Le Parlement a tranché définitivement dans la nuit de mardi à mercredi sur la fin de vie en refusant de légaliser l’euthanasie, mais en instaurant un droit « au laisser mourir » qui permet d’arrêter un traitement ou de refuser l’acharnement thérapeutique.
Finalement le Sénat s’est rallié à la version votée à la quasi-unanimité par l’Assemblée, au terme d’un débat très agité marqué par l’absence au moment du vote des sénateurs PS, PCF et UDF et une demande de seconde délibération du gouvernement.
Ce texte très pragmatique est né de l’émotion suscitée par le décès de Vincent Humbert en septembre 2003. Plongé dans le coma après une injection de barbiturique de sa mère qui conformément à sa volonté voulait l’aider à mourir, le jeune tétraplégique était décédé deux jours après son admission en réanimation au centre héliomarin de Berck-sur-Mer (Pas-de-Calais).
Fin mars le débat a une nouvelle fois rebondi avec le décès de l’Américaine Terri Schiavo après 15 ans de coma et après une décision de justice suspendant son alimentation artificielle.
En début d’après-midi, à l’ouverture des débats, ce vote définitif ne semblait pas acquis, le président de la commission des Affaires sociales du Sénat, Nicolas About (UDF) ayant annoncé son intention d’amender le texte.
A la reprise en début de soirée, M. About était absent.
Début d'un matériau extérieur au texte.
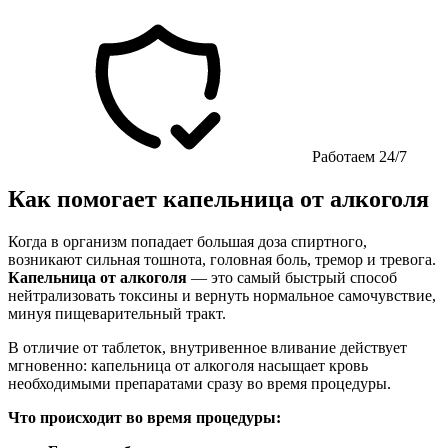
Работаем 24/7
Как помогает капельница от алкоголя
Когда в организм попадает большая доза спиртного,
возникают сильная тошнота, головная боль, тремор и тревога.
Капельница от алкоголя
— это самый быстрый способ
нейтрализовать токсины и вернуть нормальное самочувствие,
минуя пищеварительный тракт.
В отличие от таблеток, внутривенное вливание действует
мгновенно: капельница от алкоголя насыщает кровь
необходимыми препаратами сразу во время процедуры.
Что происходит во время процедуры:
Ses amendements n’ont par conséquent pas été défendus, levant de fait les principaux obstacles à un vote dans les mêmes termes.
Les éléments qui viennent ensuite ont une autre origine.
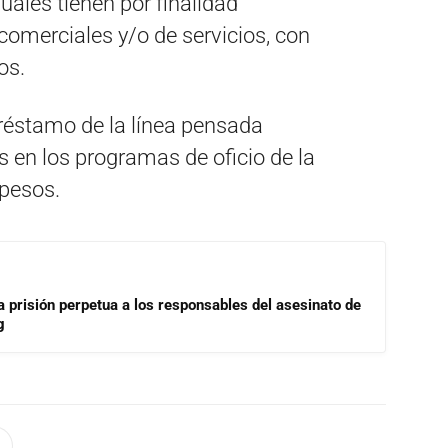
ales tienen por finalidad
comerciales y/o de servicios, con
os.
préstamo de la línea pensada
en los programas de oficio de la
 pesos.
a prisión perpetua a los responsables del asesinato de
g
Mais cette absence a aussitôt entraîné de forts remous.
Un amendement d’Anne-Marie Payet (UDF), qui modifiait à la marge la rédaction du premier article a même été voté de justesse contre l’avis du gouvernement.
Soucieux de préserver le difficile équilibre atteint à l’Assemblée, le ministre de la Santé, Philippe Douste-Blazy a, au Sénat, obtenu l’effet inverse de celui qu’il recherchait, puisque son souhait d’un vote conforme a déclenché les foudres de la gauche.
« Mascarade », « oukaze », se sont écriés les sénateurs de l’opposition en fustigeant la remise en cause du débat et des prérogatives du Sénat.
Pour finir, les sénateurs socialistes et communistes, après avoir plaidé pour une « aide active à mourir », sous le regard de Marie Humbert, qui souhaite aussi que le texte aille plus loin, ont quitté l’hémicycle en signe de protestation.
« Tant que je serai ministre de la Santé », a répondu M. Douste-Blazy, »je refuserai l’euthanasie ».
Du coup, au lieu de l’unanimité, M. Douste-Blazy a dû demander une 2e délibération pour obtenir la suppression du seul amendement adopté celui de Mme Payet.
Et au moment du vote, les sénateurs UMP se sont retrouvés seuls à voter en faveur du texte.
La proposition prévoit donc que les traitements ne doivent pas être poursuivis « par une obstination déraisonnable », une expression qui a été préférée à celle d’acharnement thérapeutique. Elle stipule qu’une personne en phase terminale peut décider « de limiter ou d’arrêter tout traitement » et autorise l’administration de médicaments anti-douleurs, même s’ils accélèrent le décès.
Elle est le fruit des travaux d’une mission d’information, créée sous l’impulsion de Nadine Morano (UMP) et Gaëtan Gorce (PS), et présidée par Jean Leonetti qui a oeuvré pas à pas pour obtenir le consensus. La mission a rendu un rapport le 29 juin, la proposition de loi en a repris l’essentiel.